Your objective :: When you reach the line that holds "الحصيلة النهائية لضحايا", start copying exactly and keep going through the final line of the data, leaving out pictures.

Data for the task ::

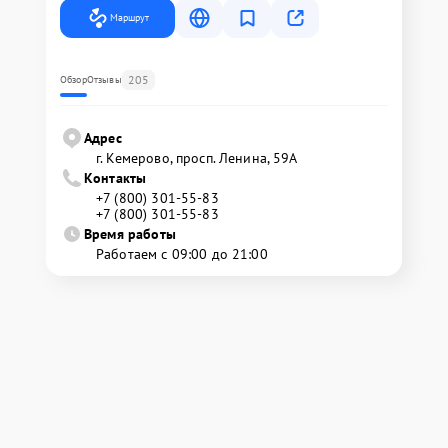
Маршрут
205
Обзор
Отзывы
Адрес
г. Кемерово, просп. Ленина, 59А
Контакты
+7 (800) 301-55-83
+7 (800) 301-55-83
Время работы
Работаем с 09:00 до 21:00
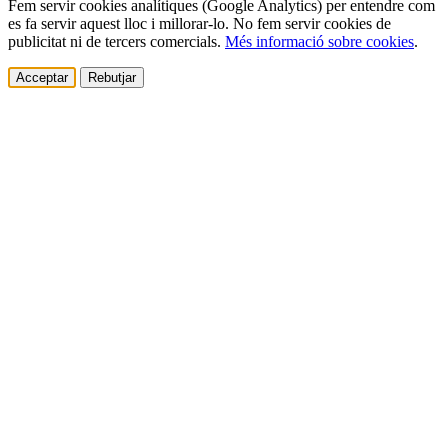
Fem servir cookies analítiques (Google Analytics) per entendre com
es fa servir aquest lloc i millorar-lo. No fem servir cookies de
publicitat ni de tercers comercials.
Més informació sobre cookies
.
Acceptar
Rebutjar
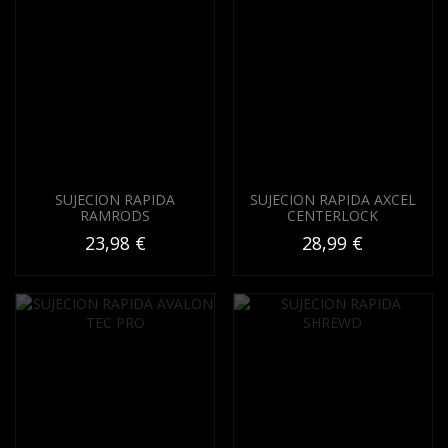
SUJECION RAPIDA
SUJECION RAPIDA AXCEL
RAMRODS
CENTERLOCK
23,98 €
28,99 €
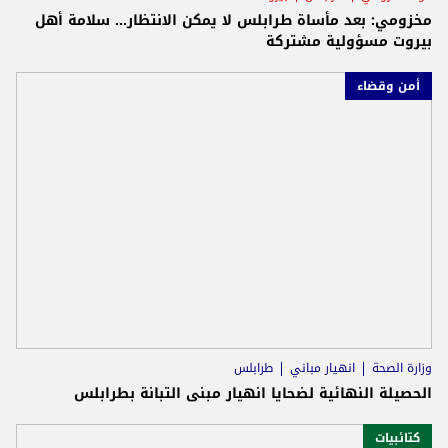
مخزومي: بعد مأساة طرابلس لا يمكن الانتظار... سلامة أهل
بيروت مسؤولية مشتركة
أمن وقضاء
وزارة الصحة
انهيار مباني
طرابلس
الحصيلة النهائية لضحايا انهيار مبنى التبانة بطرابلس
كتائبيات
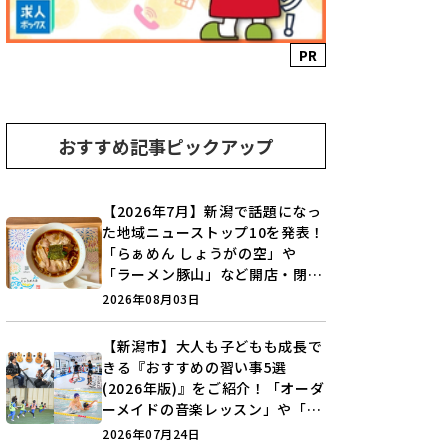
PR
おすすめ記事ピックアップ
【2026年7月】新潟で話題になっ
た地域ニューストップ10を発表！
「らぁめん しょうがの空」や
「ラーメン豚山」など開店・閉店
の注目記事をランキングでご紹介
2026年08月03日
♪
【新潟市】大人も子どもも成長で
きる『おすすめの習い事5選
(2026年版)』をご紹介！「オーダ
ーメイドの音楽レッスン」や「本
格キックボクシング」で新しい自
2026年07月24日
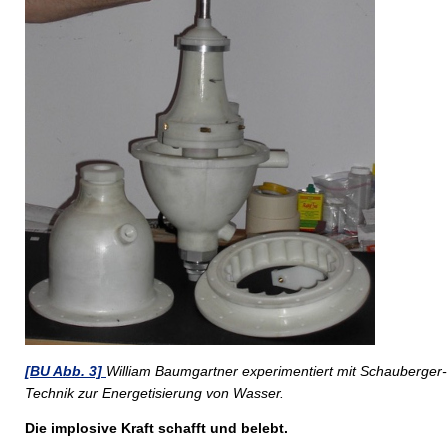
[BU Abb. 3]
William Baumgartner experimentiert mit Schauberger-
Technik zur Energetisierung von Wasser.
Die implosive Kraft schafft und belebt.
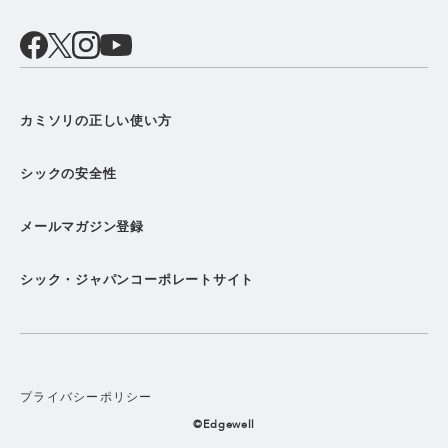
カミソリの正しい使い方
シックの安全性
メールマガジン登録
シック・ジャパンコーポレートサイト
プライバシーポリシー
©Edgewell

Task output ::
الحصيلة النهائية لضحايا انهيار مبنى التبانة بطرابلس
كتائبيات
PR
おすすめ記事ピックアップ
【2026年7月】新潟で話題になっ
た地域ニューストップ10を発表！
「らぁめん しょうがの空」や
「ラーメン豚山」など開店・閉店
の注目記事をランキングでご紹介
2026年08月03日
♪
【新潟市】大人も子どもも成長で
きる『おすすめの習い事5選
(2026年版)』をご紹介！「オーダ
ーメイドの音楽レッスン」や「本
格キックボクシング」で新しい自
2026年07月24日
[BU Abb. 3]
William Baumgartner experimentiert mit Schauberger-
Technik zur Energetisierung von Wasser.
Die implosive Kraft schafft und belebt.
カミソリの正しい使い方
シックの安全性
メールマガジン登録
シック・ジャパンコーポレートサイト
プライバシーポリシー
©Edgewell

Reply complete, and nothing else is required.